■ Provided information:
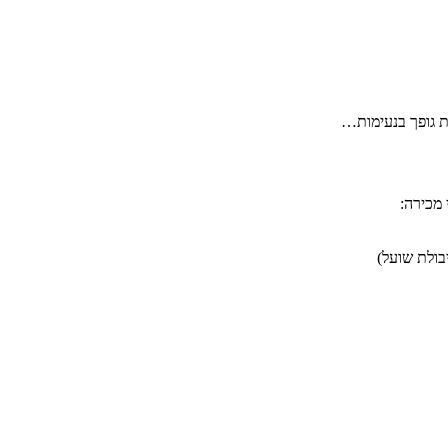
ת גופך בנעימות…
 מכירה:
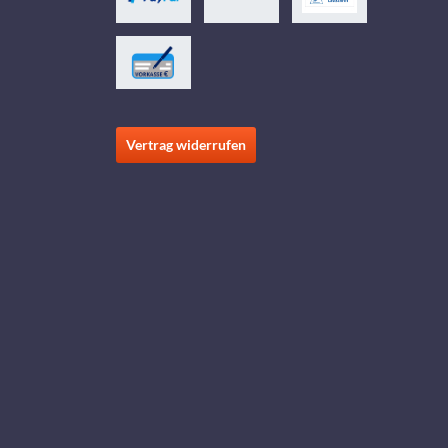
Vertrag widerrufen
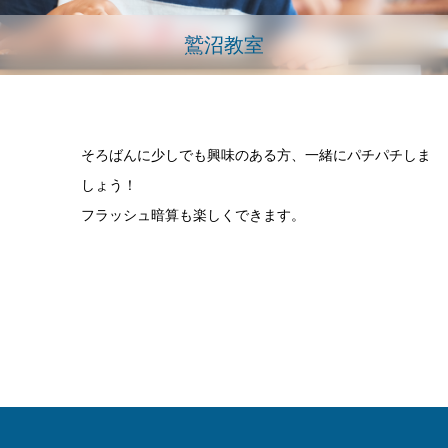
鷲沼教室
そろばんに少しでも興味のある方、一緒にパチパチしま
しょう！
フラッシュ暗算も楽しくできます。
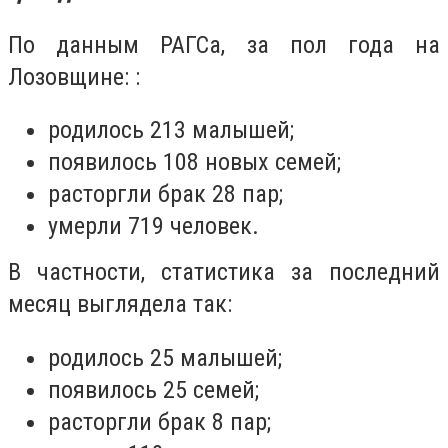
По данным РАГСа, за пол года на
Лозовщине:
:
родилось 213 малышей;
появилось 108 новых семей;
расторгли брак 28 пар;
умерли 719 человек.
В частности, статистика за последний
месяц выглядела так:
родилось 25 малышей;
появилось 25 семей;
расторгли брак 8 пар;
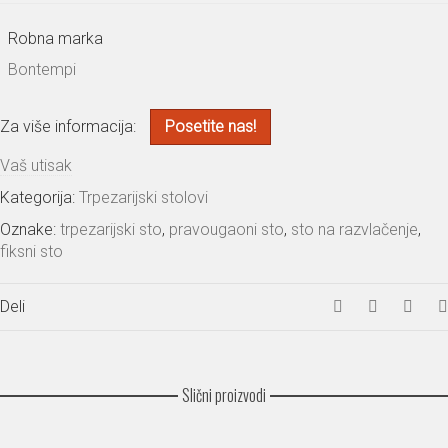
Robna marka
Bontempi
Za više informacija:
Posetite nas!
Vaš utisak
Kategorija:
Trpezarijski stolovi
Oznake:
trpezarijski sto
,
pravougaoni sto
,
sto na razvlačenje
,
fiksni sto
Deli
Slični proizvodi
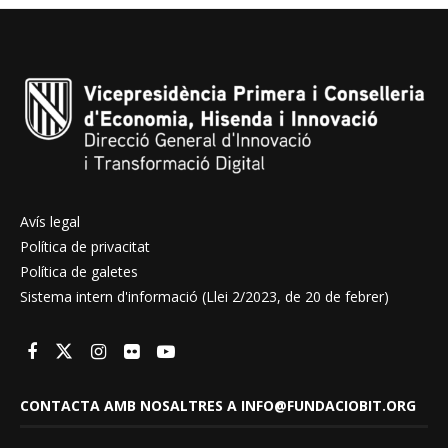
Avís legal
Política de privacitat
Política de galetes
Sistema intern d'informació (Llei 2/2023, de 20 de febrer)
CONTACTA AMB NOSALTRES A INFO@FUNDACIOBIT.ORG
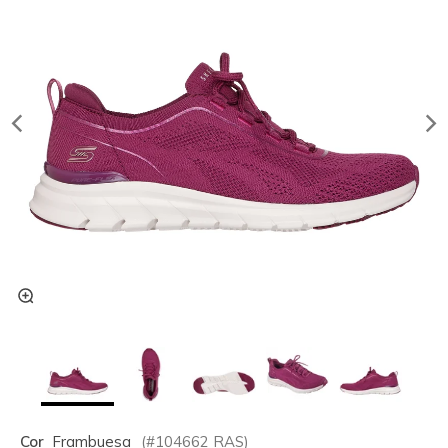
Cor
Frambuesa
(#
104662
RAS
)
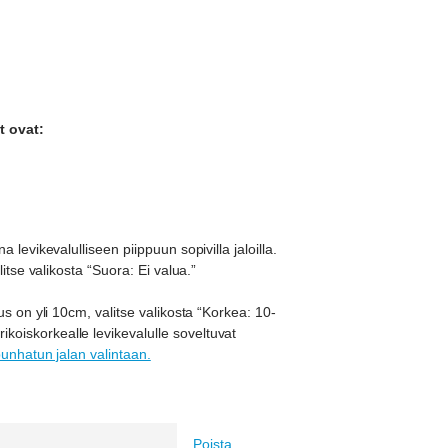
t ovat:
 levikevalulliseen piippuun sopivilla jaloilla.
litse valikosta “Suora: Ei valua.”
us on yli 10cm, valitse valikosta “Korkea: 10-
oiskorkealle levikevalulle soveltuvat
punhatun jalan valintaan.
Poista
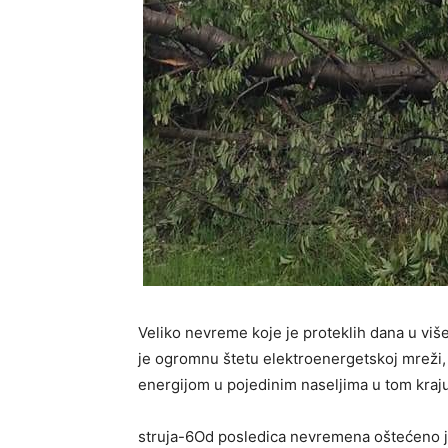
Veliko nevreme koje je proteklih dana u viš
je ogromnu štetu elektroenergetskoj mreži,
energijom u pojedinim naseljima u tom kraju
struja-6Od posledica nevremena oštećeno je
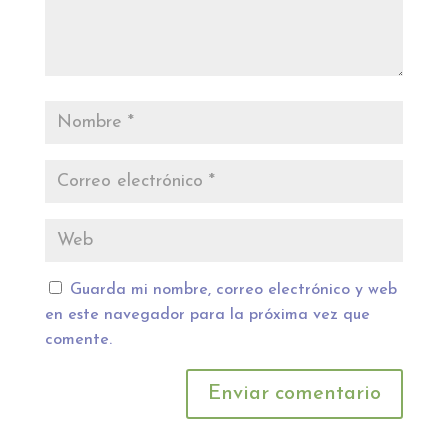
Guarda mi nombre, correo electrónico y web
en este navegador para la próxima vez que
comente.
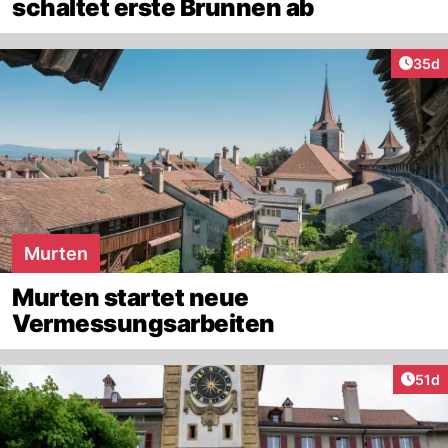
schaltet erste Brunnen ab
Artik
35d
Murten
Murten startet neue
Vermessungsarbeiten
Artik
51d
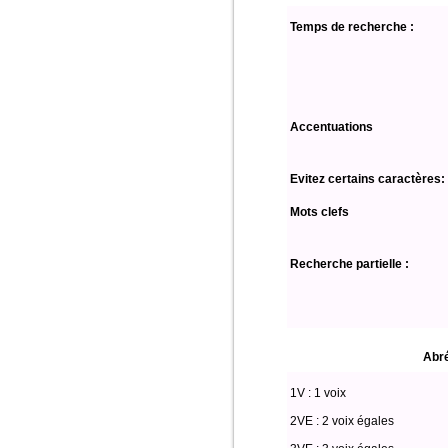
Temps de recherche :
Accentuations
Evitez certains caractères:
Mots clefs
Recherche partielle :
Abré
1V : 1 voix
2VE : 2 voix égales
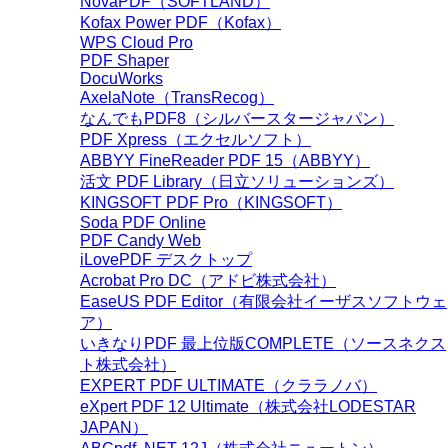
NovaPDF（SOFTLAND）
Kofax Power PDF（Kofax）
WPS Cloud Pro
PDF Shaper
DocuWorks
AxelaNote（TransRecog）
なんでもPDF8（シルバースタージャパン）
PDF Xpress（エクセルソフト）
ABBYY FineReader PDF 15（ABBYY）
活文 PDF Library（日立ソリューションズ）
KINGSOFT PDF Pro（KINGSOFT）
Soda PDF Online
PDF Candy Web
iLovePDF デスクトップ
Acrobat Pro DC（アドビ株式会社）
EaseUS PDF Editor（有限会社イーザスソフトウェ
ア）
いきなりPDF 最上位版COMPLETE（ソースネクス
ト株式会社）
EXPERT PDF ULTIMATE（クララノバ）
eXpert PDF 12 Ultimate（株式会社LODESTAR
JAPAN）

■ Work instructions: Extract each line holding the word "семей" from the records.

■ Result for this exercise:
появилось 108 новых семей;
появилось 25 семей;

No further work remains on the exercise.